→ **Work request**: Look through the data that follows and work out how many lines contain the string "Dermatologists". Nothing but that number should be given.

→ **Raw data**:
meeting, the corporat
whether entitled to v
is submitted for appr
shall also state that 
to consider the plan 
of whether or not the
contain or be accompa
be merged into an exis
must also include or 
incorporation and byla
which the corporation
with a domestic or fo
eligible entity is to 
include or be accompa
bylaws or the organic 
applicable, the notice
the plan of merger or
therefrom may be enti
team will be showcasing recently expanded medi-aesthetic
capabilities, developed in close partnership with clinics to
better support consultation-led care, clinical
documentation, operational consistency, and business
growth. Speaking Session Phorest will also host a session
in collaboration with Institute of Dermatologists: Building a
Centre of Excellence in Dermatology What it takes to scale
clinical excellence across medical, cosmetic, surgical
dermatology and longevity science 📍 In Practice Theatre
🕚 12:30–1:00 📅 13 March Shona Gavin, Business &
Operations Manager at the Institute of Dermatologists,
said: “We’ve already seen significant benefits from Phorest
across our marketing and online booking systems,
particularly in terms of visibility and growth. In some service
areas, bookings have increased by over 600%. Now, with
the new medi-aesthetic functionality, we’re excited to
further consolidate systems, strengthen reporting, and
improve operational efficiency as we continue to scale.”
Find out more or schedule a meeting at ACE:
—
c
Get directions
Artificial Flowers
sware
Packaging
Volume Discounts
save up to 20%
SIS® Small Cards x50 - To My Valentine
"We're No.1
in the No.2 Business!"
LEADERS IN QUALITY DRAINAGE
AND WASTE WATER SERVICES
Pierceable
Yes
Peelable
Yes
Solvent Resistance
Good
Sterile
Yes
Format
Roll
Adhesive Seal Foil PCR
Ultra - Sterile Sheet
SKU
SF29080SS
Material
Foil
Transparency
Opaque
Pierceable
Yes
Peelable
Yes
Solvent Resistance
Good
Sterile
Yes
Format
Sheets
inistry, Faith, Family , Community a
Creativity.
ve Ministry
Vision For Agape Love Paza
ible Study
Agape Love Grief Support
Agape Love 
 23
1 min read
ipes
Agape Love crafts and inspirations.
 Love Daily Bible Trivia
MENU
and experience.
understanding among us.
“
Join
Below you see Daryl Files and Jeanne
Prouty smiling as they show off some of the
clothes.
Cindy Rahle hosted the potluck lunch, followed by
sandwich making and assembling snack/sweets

→ **Task response**: 2